Lineweaver–burk plot of the activity of the purified Bgl3 from Neofusicoccum. parvum strain F7 on 4-nitrohenyl-β-d-glucopyranoside. Data points represent the mean ± SD (n = 2).

Conclusion

This study successfully optimised the production of a glucose-tolerant β-glucosidase via statistical modelling using Plackett–Burman and Box–Behnken design in submerged fermentation. The most influential independent variables were identified and optimized, resulting in a 36% increase in β-glucosidase production. The Neofusicoccum parvum strain F7 crude extract contained three β-glucosidase isoforms.

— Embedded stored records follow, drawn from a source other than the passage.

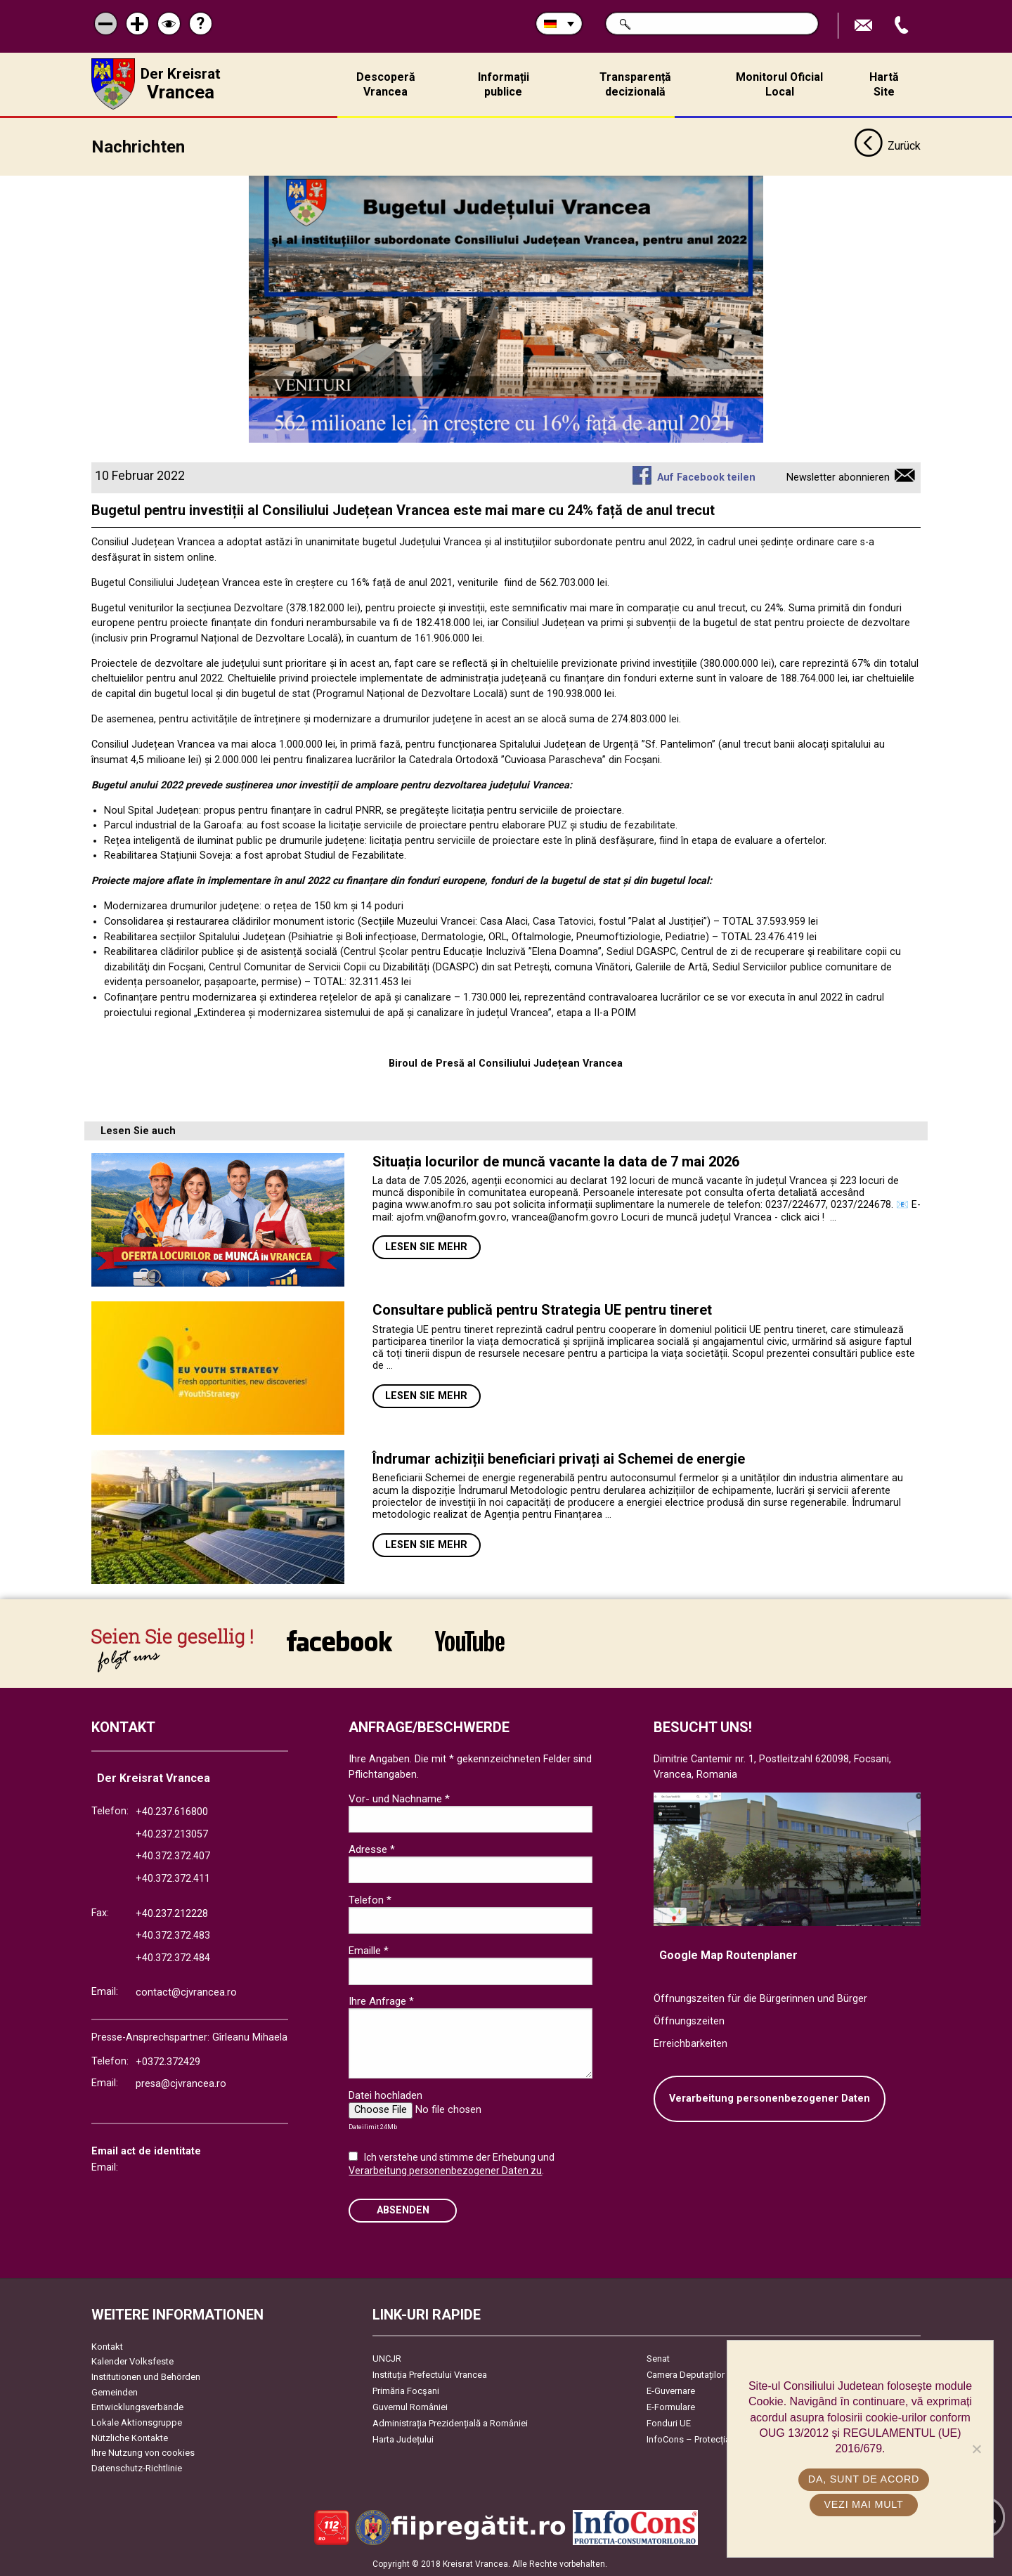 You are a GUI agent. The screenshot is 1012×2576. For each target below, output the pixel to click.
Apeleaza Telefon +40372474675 (903, 25)
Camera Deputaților (686, 2374)
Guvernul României (410, 2406)
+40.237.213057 (172, 1834)
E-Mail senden (865, 25)
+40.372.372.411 (173, 1878)
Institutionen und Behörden (145, 2376)
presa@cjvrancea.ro (181, 2083)
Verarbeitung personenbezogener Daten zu (445, 2169)
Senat (658, 2358)
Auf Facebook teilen (706, 477)
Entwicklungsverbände (137, 2406)
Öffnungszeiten (689, 2021)
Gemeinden (114, 2391)
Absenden (403, 2210)
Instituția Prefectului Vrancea (429, 2374)
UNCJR (386, 2358)
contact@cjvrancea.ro (186, 1992)
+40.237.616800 (172, 1811)
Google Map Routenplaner (728, 1954)
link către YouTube (470, 1640)
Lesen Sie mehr (426, 1246)
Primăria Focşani (405, 2390)
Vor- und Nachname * (399, 1798)
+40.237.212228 (172, 1913)
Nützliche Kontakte (129, 2437)
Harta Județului (403, 2438)
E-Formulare (671, 2406)
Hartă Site (884, 84)
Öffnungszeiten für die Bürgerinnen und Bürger (760, 1998)
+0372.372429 (168, 2061)
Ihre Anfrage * (381, 2000)
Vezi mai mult (863, 2504)
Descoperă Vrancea (385, 84)
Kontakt (107, 2346)
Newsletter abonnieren (838, 477)
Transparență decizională (635, 84)
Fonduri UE (669, 2422)
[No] (976, 2449)
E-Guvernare (671, 2390)
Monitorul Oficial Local (779, 84)
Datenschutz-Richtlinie (136, 2467)
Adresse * (372, 1848)
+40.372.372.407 (173, 1855)
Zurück (887, 146)
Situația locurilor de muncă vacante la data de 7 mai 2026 (555, 1160)
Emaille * (369, 1950)
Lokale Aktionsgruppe (136, 2421)
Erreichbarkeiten (690, 2043)
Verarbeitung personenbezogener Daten (769, 2098)
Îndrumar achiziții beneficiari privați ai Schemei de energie (558, 1458)
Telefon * (370, 1899)
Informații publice (503, 84)
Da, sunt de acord (863, 2479)
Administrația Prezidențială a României (450, 2422)
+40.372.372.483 (173, 1935)
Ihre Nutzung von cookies (143, 2452)
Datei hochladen (385, 2094)
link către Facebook (339, 1640)
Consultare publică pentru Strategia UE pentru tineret (543, 1309)
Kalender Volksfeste (132, 2360)
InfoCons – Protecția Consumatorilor (721, 2438)
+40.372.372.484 (173, 1957) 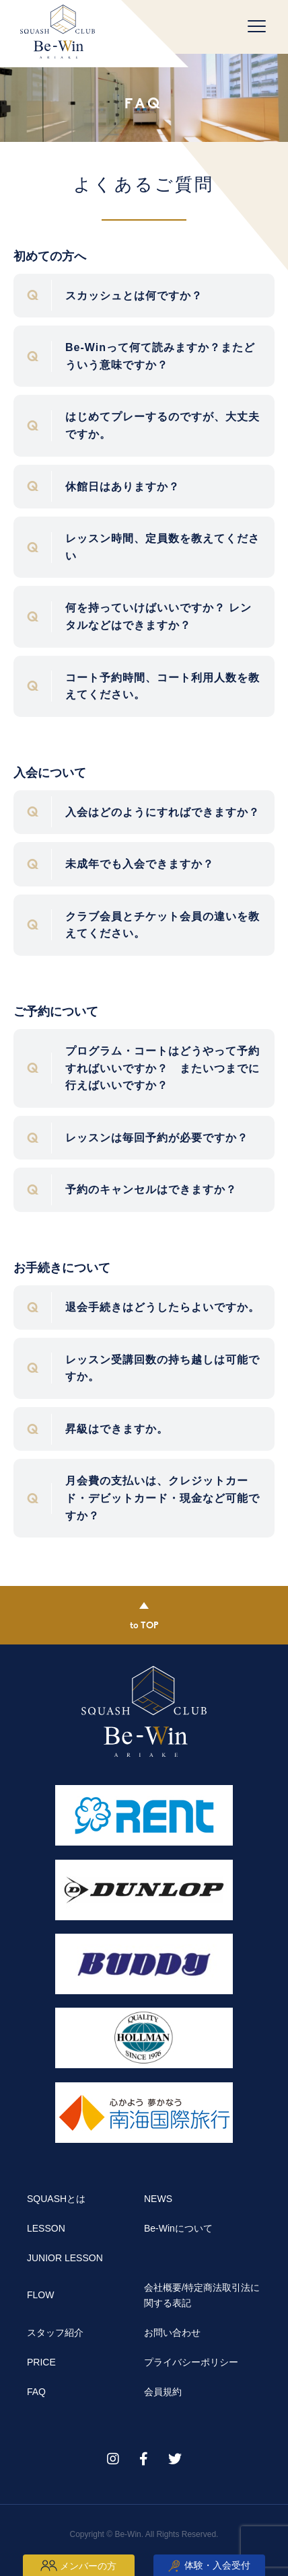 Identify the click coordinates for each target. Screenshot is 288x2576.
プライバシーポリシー (191, 2362)
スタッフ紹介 (55, 2332)
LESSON (46, 2228)
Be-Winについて (178, 2228)
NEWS (158, 2198)
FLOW (40, 2294)
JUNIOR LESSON (65, 2257)
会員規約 (163, 2391)
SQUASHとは (56, 2198)
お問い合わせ (172, 2332)
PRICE (41, 2362)
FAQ (36, 2391) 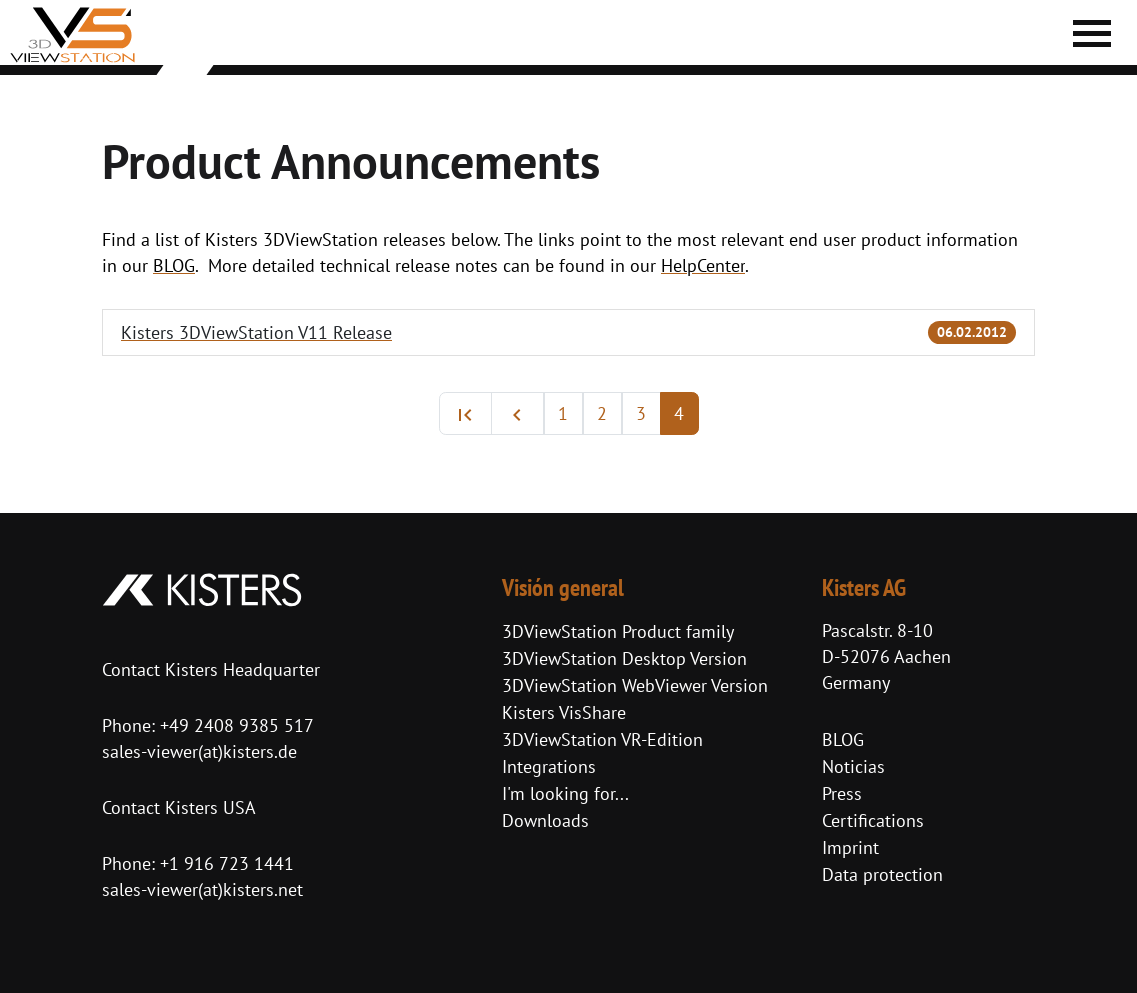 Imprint (850, 847)
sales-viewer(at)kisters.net (202, 889)
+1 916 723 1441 (227, 863)
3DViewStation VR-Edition (602, 739)
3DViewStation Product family (618, 631)
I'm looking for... (565, 793)
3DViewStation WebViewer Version (635, 685)
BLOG (843, 739)
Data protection (882, 874)
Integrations (549, 766)
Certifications (873, 820)
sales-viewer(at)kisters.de (199, 751)
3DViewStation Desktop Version (624, 658)
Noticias (853, 766)
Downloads (545, 820)
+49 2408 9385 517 (234, 725)
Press (842, 793)
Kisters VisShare (564, 712) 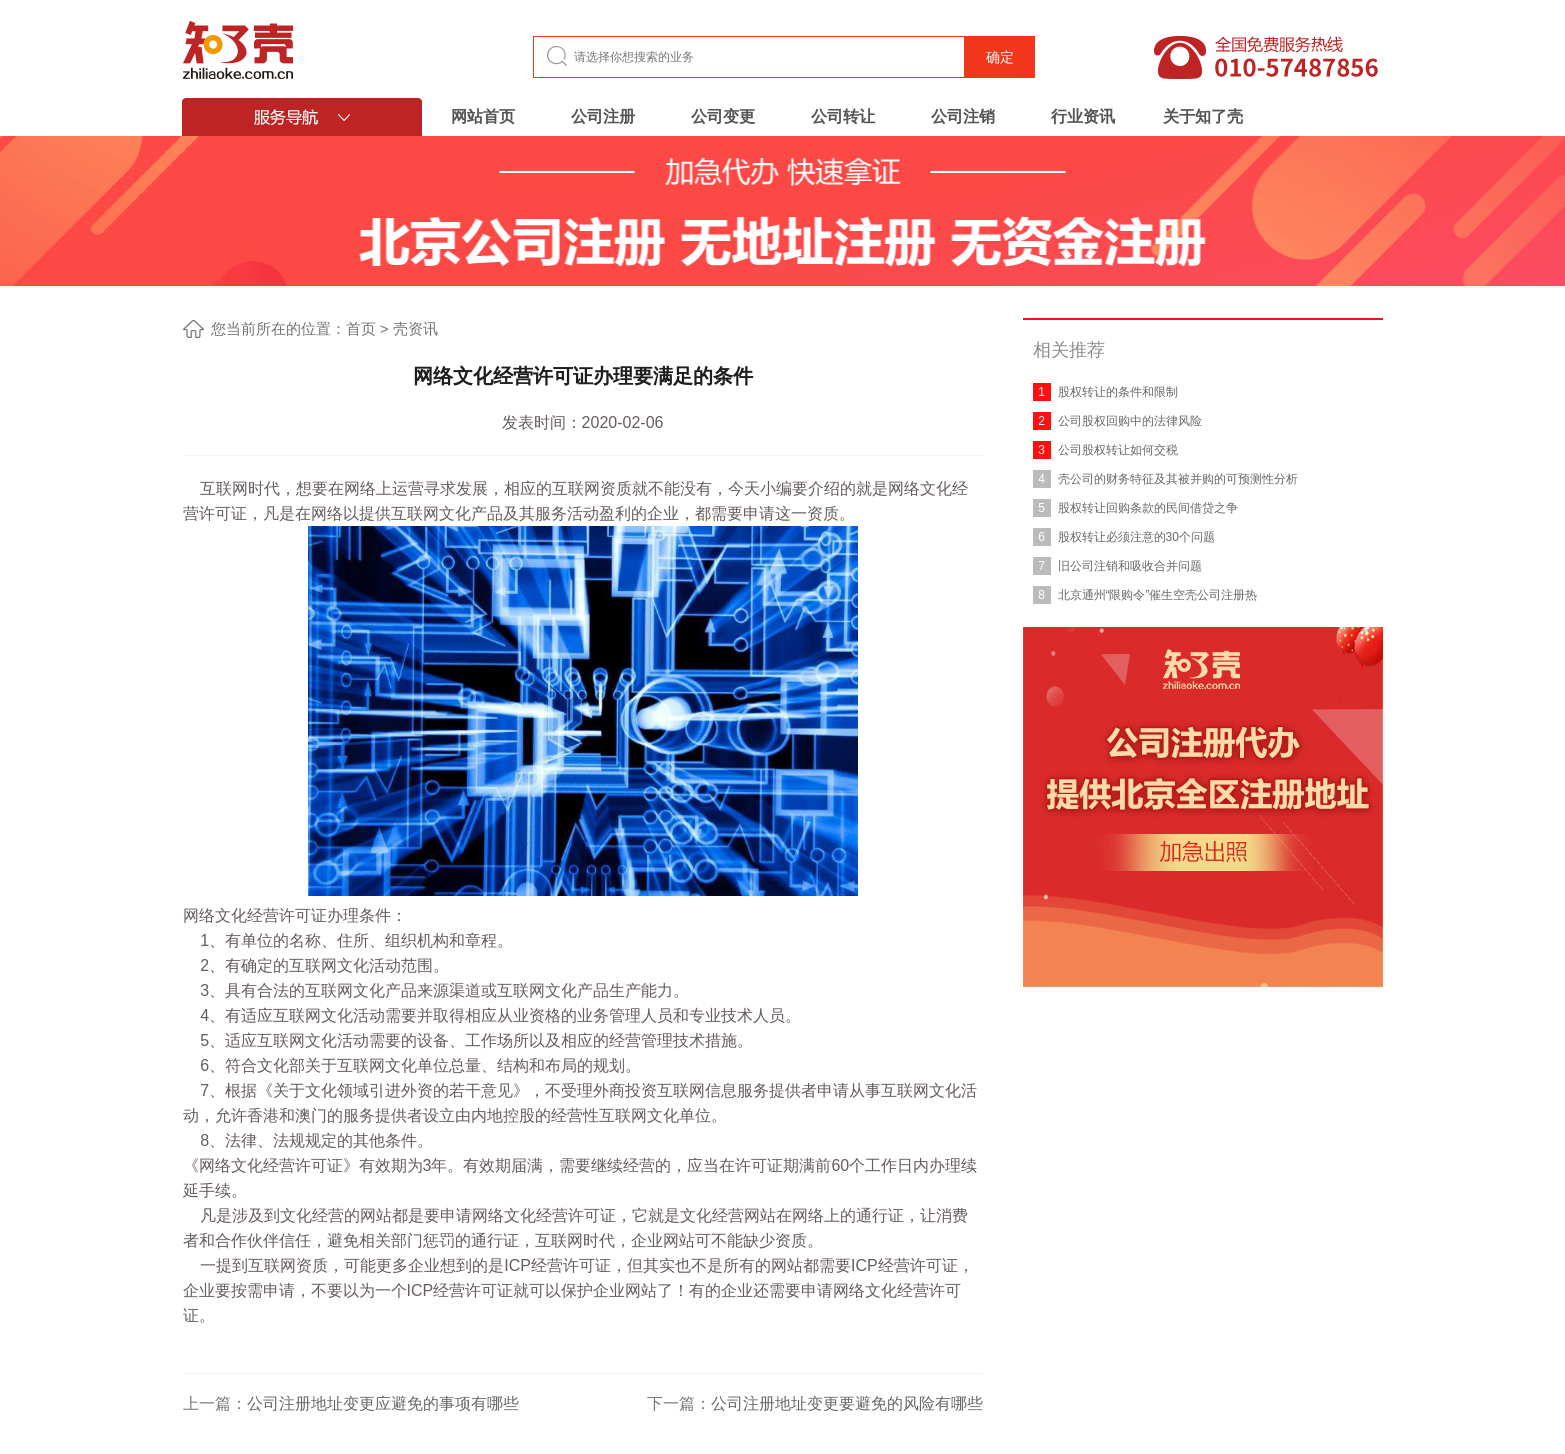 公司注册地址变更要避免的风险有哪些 (847, 1403)
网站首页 (483, 116)
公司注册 (603, 116)
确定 (1000, 57)
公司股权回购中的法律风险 (1130, 421)
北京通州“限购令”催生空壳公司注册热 (1158, 595)
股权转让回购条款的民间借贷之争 (1148, 508)
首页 (361, 328)
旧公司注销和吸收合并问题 (1130, 566)
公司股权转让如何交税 (1118, 450)
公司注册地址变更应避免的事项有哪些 (383, 1403)
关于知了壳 (1203, 116)
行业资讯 (1083, 116)
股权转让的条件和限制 (1118, 392)
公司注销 (963, 116)
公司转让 (843, 116)
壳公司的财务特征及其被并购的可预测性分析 (1178, 479)
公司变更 (723, 116)
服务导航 (302, 117)
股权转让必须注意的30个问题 (1136, 537)
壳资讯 (415, 328) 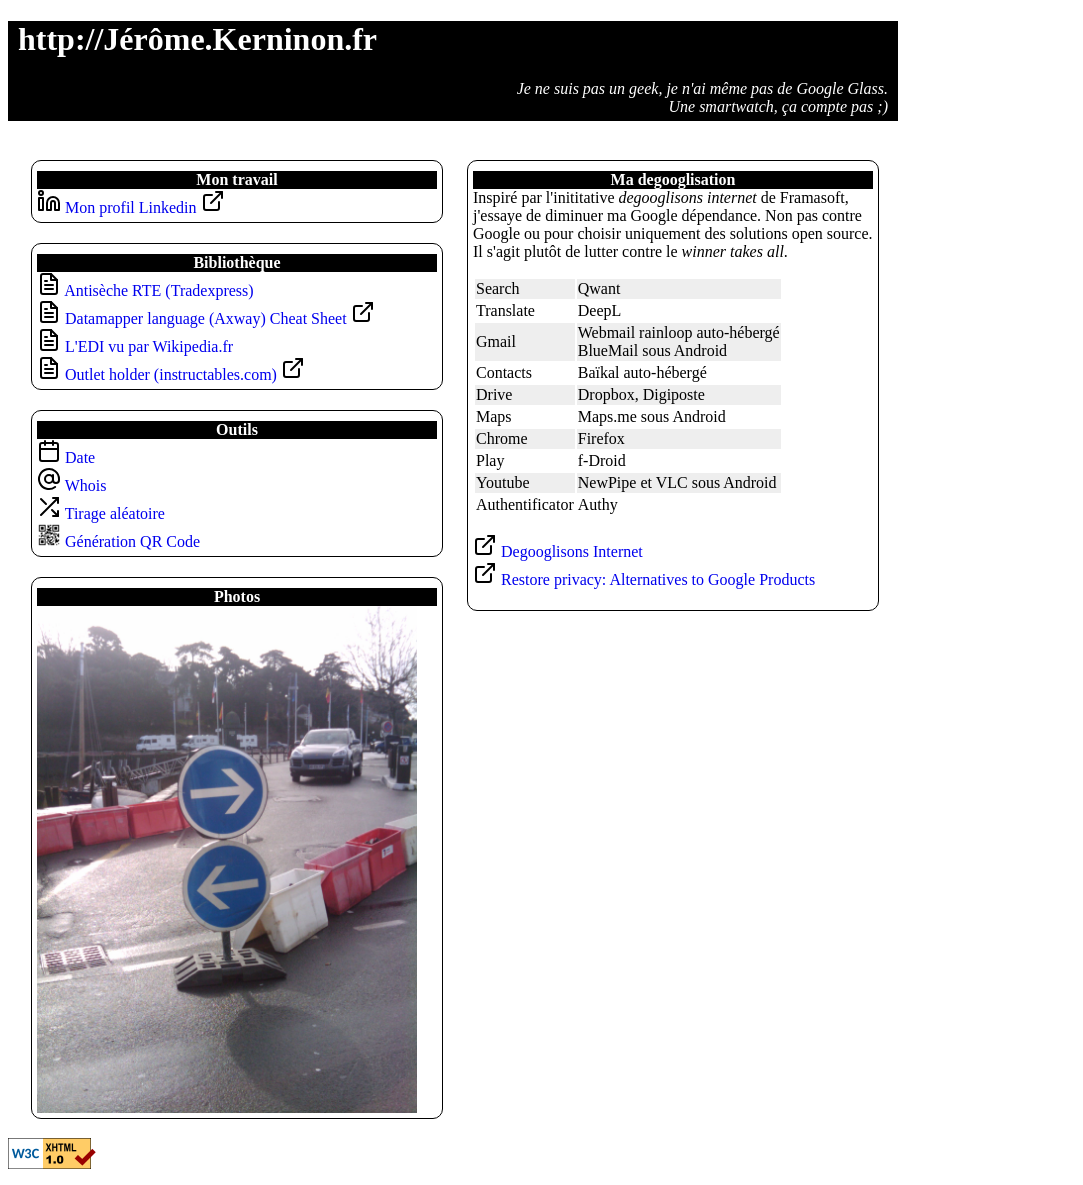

Bgl3 was successfully purified with a 7.37% β-glucosidase yield, 33.22 fold purity and exhibited the highest tolerance to glucose, as well as an acidic and thermophilic nature with a specific activity of 384 U/mg. β-Glucosidases are applied in multiple industries that include the paper, animal feed and flavour industries. The increase in hydrolytic activity towards cellobiose indicates that Bgl3 would be advantageous in the paper industry for cellulose hydrolysis. Future studies will include supplementing a commercial and crude cellulolytic cocktail with purified Bgl3 to determine the effect of external β-glucosidase supplementation on cellulose hydrolysis. If the effects are favourable further studies should include cloning and overexpressing the Bgl3 isoform to produce meaningful levels for industrial application.